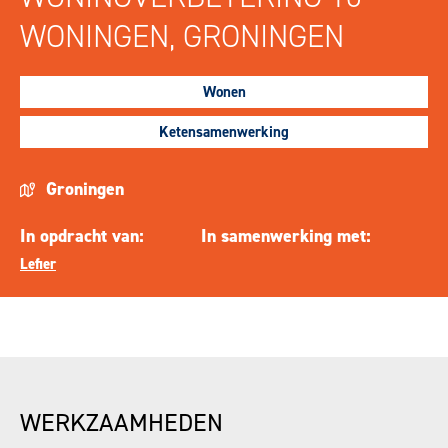
WONINGEN, GRONINGEN
Wonen
Ketensamenwerking
Groningen
In opdracht van:
In samenwerking met:
Lefier
WERKZAAMHEDEN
------------------------------
> Exercise details: An exact repeat of the listing above, pictures excluded, is the answer.

> Exercise solution:
WONINGEN, GRONINGEN
Wonen
Ketensamenwerking
Groningen
In opdracht van:
In samenwerking met:
Lefier
WERKZAAMHEDEN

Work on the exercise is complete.